Program

Cloud Intelligence / AIOps Workshop Program

September 1st, 2022
Venue: Santa Clara Convention Center
9:00 - 9:10am

Opening

9:10 - 10:00am

Keynote: Advances in ML for Systems in Microsoft Azure

Ricardo Bianchini, Microsoft Research

Dr. Ricardo Bianchini is a Distinguished Engineer at Microsoft, where he leads the team responsible for managing Azure's computing capacity and datacenter infrastructure with a strong emphasis on efficiency and sustainability. Before joining Azure in 2022, he led the Systems Research Group and the Cloud Efficiency team at Microsoft Research. During that time, he collaborated closely with Azure to create and deploy Resource Central, an ML and prediction-serving system that provides intelligence to other Azure components. He is an ACM Fellow and an IEEE Fellow.

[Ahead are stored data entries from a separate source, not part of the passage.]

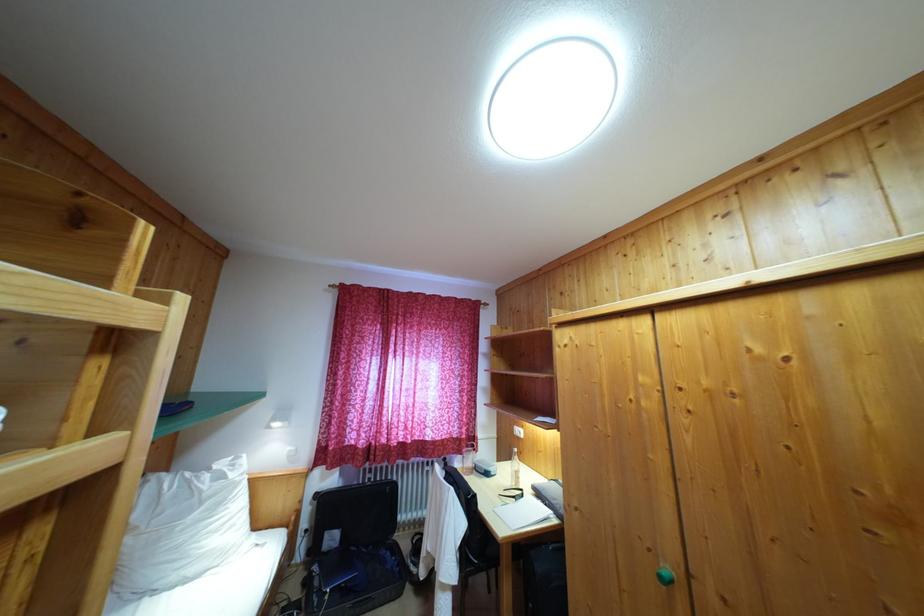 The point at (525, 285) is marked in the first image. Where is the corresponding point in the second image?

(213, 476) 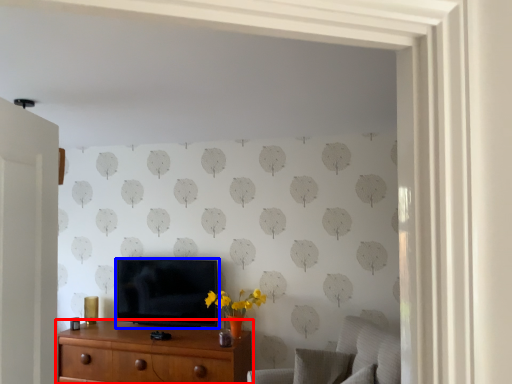 Question: Which point is further to the camera, chest of drawers (highlighted by a red box) or television (highlighted by a blue box)?

Choices:
 (A) chest of drawers
 (B) television

Answer: (B)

Abstract: In this talk, I will describe our vision, experience, and latest advances in ML for Systems in Azure. Among other topics, I will discuss our latest research and production experience in infusing ML into cloud platforms and services.

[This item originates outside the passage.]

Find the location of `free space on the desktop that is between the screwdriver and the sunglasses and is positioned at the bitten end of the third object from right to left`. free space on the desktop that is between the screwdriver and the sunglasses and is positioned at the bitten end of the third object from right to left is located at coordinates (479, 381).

Joseph Gonzalez is a founding member of the UC Berkeley Sky Computing Lab and the RISE Lab where he studies the design of future cloud architectures and machine learning systems. He is also a member of the Berkeley AI Research Group where he works on new neural architectures for computer vision, natural language processing, and robotics. Gonzalez's research addresses problems in neural network design, efficient inference, computer vision, prediction serving, autonomous vehicles, graph analytics, and distributed systems. Building on his research, Gonzalez co-founded Aqueduct to commercialize a radically simpler production data science platform. Finally, Gonzalez helped develop the Data Science program at UC Berkeley and co-created Data100 which is now taught to over 1500 students a semester.

Prior to joining Berkeley, Gonzalez co-founded Turi Inc (formerly GraphLab) based on his thesis work and created the GraphX project (now part of Apache Spark). Gonzalez's innovative work has earned him significant recognition, including the Okawa Research Grant, NSF Early Career Award, and the NSF Expedition Award.

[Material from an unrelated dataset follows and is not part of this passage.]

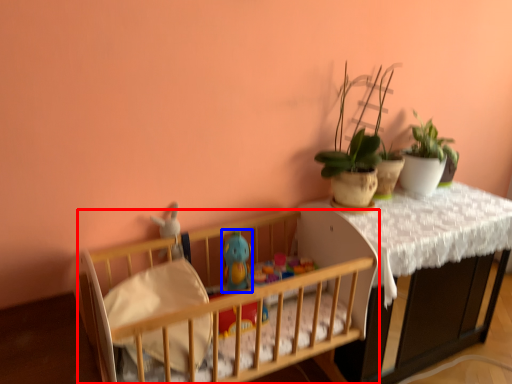 Question: Which object is further to the camera taking this photo, infant bed (highlighted by a red box) or toy (highlighted by a blue box)?

Choices:
 (A) infant bed
 (B) toy

Answer: (B) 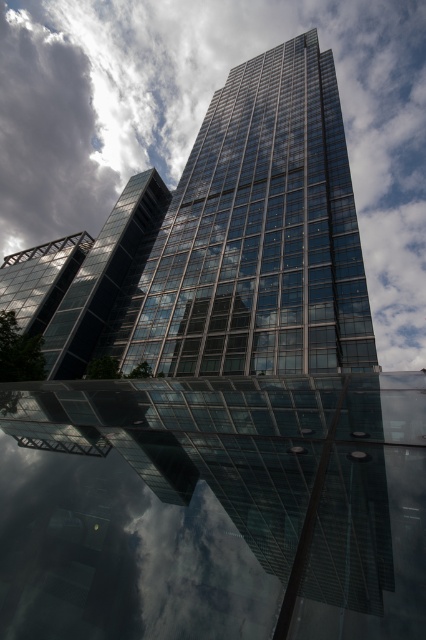 You are standing in front of the skyscraper and notice two points marked in the image. The first point is at coordinates point [141,540] and the second is at point [385,250]. Which point is closer to you?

Abstract: Over the past decade, I have worked on projects ranging from the early graph processing frameworks (GraphLab) and distributed data processing frameworks (Apache Spark) to more recent large-scale systems for machine learning and data processing (Clipper, Ray, CloudBurst, and Modin). I have seen the rise (and fall) of various ML systems and the importance of data and data systems driving the field forward. In this talk, I will present the evolution of prediction serving systems, what we got wrong, and where things are headed. I will introduce our new work on feature stores and try to explain why they exist in the first place. I will then conclude by presenting a new vision for the future of cloud computing, one in which we attempt to defy data gravity and disrupt the economics of the cloud.

10:30 - 11:00am

Break

A Survey of Multi-Tenant Deep Learning Inference on GPU

Fuxun Yu, Yongbo Yu (George Mason University); Di Wang (Microsoft); Minjia Zhang (Microsoft AI and Research); Longfei Shangguan (Microsoft); Chenchen Liu (University of Maryland, Baltimore County), Tolga Soyata (GMU); Xiang Chen (George Mason University)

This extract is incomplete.